▶ **What to do**: As the answer, give every line of the records that includes the word "Mail".

▶ **Supplied entries**:
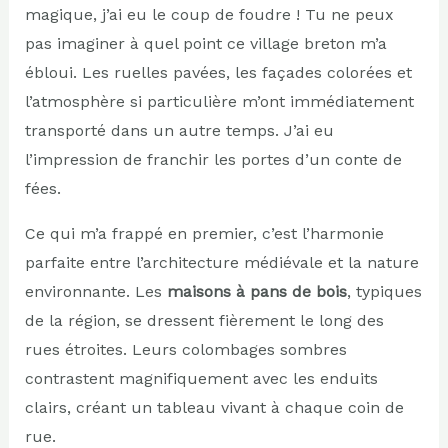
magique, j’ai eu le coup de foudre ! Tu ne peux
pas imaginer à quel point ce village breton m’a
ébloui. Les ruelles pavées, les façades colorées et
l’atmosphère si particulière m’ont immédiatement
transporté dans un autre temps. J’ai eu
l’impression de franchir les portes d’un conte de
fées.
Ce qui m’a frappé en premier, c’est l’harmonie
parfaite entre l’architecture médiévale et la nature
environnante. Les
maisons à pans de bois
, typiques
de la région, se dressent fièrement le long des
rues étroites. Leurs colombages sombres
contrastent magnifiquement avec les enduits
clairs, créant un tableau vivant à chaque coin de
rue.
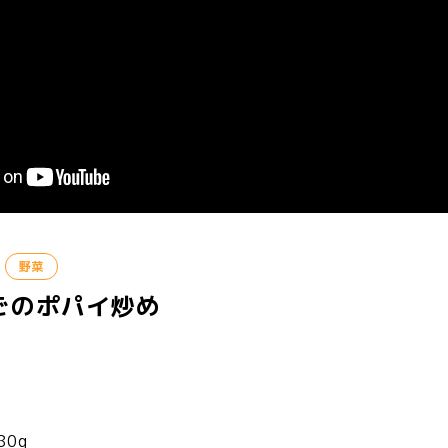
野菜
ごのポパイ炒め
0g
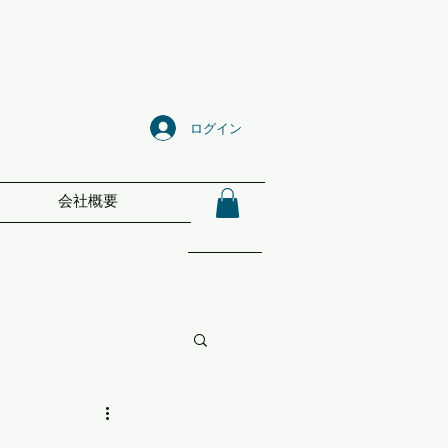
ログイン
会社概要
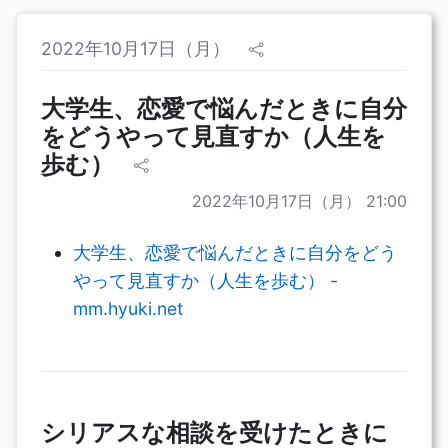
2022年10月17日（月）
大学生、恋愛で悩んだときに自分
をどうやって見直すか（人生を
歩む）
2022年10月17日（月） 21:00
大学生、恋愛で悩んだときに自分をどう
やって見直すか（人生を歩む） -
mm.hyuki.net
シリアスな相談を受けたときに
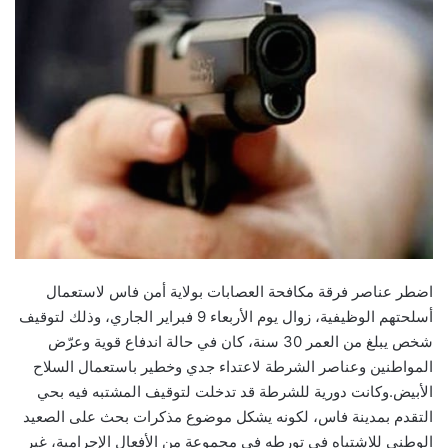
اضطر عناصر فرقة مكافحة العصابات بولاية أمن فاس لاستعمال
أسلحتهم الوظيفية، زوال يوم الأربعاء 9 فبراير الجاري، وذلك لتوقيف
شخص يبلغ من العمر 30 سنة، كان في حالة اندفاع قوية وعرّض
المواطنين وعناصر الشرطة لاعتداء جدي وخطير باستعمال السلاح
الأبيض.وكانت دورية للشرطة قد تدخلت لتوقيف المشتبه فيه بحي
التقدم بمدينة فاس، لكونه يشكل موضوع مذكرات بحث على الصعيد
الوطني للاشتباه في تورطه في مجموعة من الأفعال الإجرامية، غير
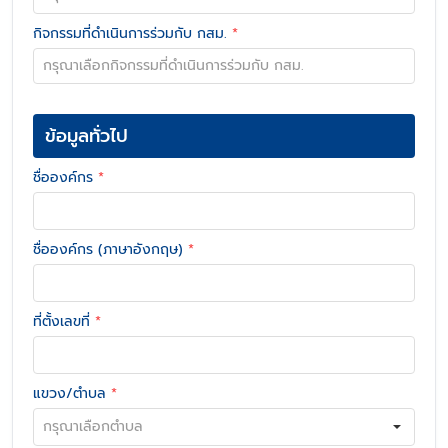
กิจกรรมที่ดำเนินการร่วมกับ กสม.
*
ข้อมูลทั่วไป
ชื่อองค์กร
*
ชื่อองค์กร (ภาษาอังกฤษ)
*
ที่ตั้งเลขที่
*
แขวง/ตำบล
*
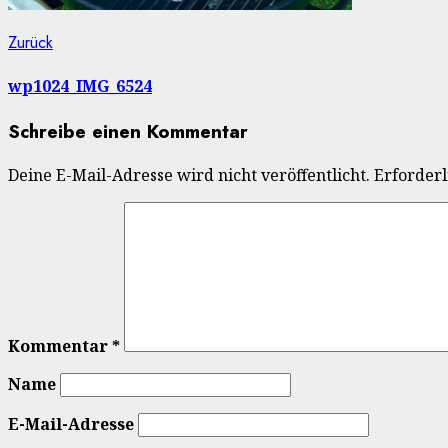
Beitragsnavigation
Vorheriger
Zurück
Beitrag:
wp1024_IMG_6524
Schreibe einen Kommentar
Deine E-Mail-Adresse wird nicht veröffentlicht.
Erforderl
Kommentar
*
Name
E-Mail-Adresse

▶ **Problem solution**:
Deine E-Mail-Adresse wird nicht veröffentlicht.
E-Mail-Adresse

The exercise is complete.